The other disappointments were my children's marriages, 3 divorces between 2 daughters. It showed me that the Melting Pot concept of the American society often brings young people together from very different backgrounds resulting very often in incompatibility, whereas my wife and I are like leaves from the same tree.
Posted by: Old Limey | October 28, 2009 at 01:11 PM
@Old Limey
How did the divorce play out on their financial well being? You mentioned in previous posts that they were well off, just wondering if that was because of the divorces or did they go into the marriages with money and have a prenup in place
Posted by: D | October 28, 2009 at 01:37 PM
Most of the wealthy people who I know personally well enough to hear anything about their finances have acknowledged that good fortune has played a role in their success. Personally, I think it's the middle class that's most reluctant to acknowledge this. They're insecure about their position and thus can sometimes be desperately invested in the idea that they got there by their own merit and can stay there by their own merit, without outside factors upsetting their lives. The genuinely wealthy feel less vulnerable (and often have a better education/broader perspective on our legal and economic structures that gives them a better understanding of how our system actually works in practice and the role that non-merit-based factors end up playing).

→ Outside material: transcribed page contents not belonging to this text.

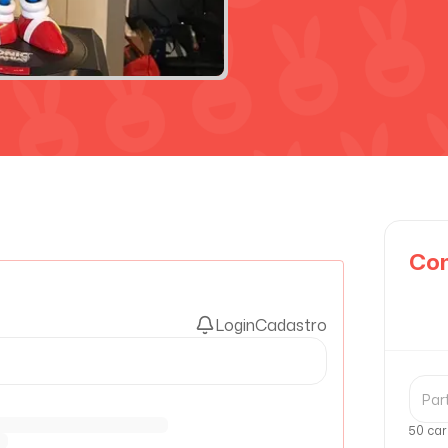
Com
Login
Cadastro
50 car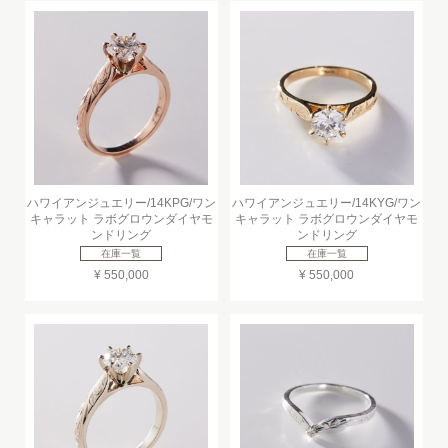
ハワイアンジュエリー/14KPG/ワン
ハワイアンジュエリー/14KYG/ワン
キャラット ラボグロウンダイヤモ
キャラット ラボグロウンダイヤモ
ンドリング
ンドリング
在庫一覧
在庫一覧
¥ 550,000
¥ 550,000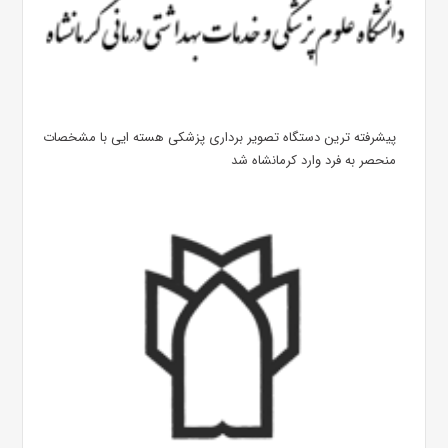
پیشرفته ترین دستگاه تصویر برداری پزشکی هسته ایی با مشخصات
منحصر به فرد وارد کرمانشاه شد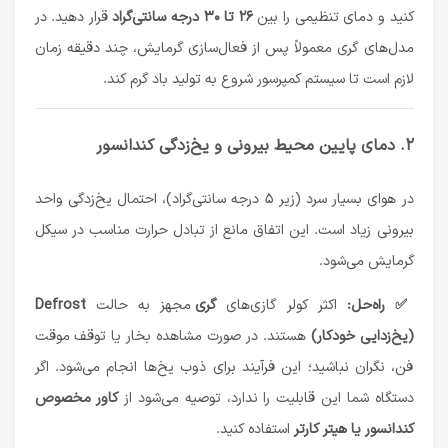
کنید و دمای تنظیمی را بین
۲۶ تا ۳۰ درجه سانتی‌گراد
قرار دهید. در
مدل‌های گری معمولاً پس از فعال‌سازی گرمایش، چند دقیقه زمان
لازم است تا سیستم کمپرسور شروع به تولید باد گرم کند.
۲. دمای پایین محیط بیرونی و یخ‌زدگی کندانسور
در هوای بسیار سرد (زیر ۵ درجه سانتی‌گراد)، احتمال یخ‌زدگی واحد
بیرونی زیاد است. این اتفاق مانع از تبادل حرارت مناسب در سیکل
گرمایش می‌شود.
✅ راه‌حل:
اکثر کولر گازی‌های
گری
مجهز به حالت
Defrost
(یخ‌زدایی خودکار)
هستند. در صورت مشاهده بخار یا توقف موقت
فن، نگران نباشید؛ این فرآیند برای ذوب یخ‌ها انجام می‌شود. اگر
دستگاه شما این قابلیت را ندارد، توصیه می‌شود از
کاور مخصوص
کندانسور یا هیتر کارتر
استفاده کنید.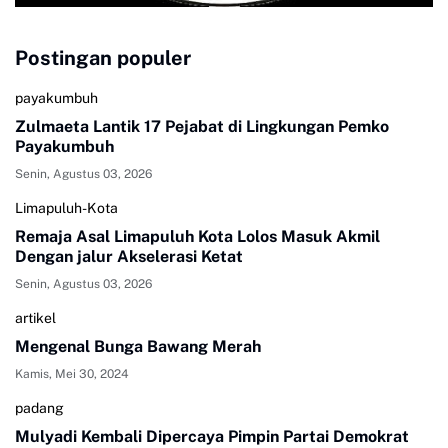
Postingan populer
payakumbuh
Zulmaeta Lantik 17 Pejabat di Lingkungan Pemko
Payakumbuh
Senin, Agustus 03, 2026
Limapuluh-Kota
Remaja Asal Limapuluh Kota Lolos Masuk Akmil
Dengan jalur Akselerasi Ketat
Senin, Agustus 03, 2026
artikel
Mengenal Bunga Bawang Merah
Kamis, Mei 30, 2024
padang
Mulyadi Kembali Dipercaya Pimpin Partai Demokrat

Posted by: Sarah | October 28, 2009 at 01:43 PM
D:
One daughter, now 49, married a much older man that was about as different from her in every possible way, particularly ethnicity. He was a very successful attorney but a man that should have never married. The wonderful daughter they had was the glue that held everything together. After the young daughter died she waited until the boys became adults and had left home, then obtained a divorce, avoided litigation, and came away with a multi-million dollar settlement and very large alimony for 9 years. She could have got more through litigation but it would have been very long and messy.
The other daughter, now 51, worked for an employer that had a generous SEP-IRA plan for his employees. She asked me to manage her IRA for her, which I am still doing today. I took it over on 5/11/1992 when it was worth $64K. She changed from full time to part time tele-commuting when she remarried and moved away about 10 years ago, so that her recent contributions have only been between $3K to $4K but thanks again to the DOT.COM Bubble her SEP-IRA is worth $1.46M today and growing nicely.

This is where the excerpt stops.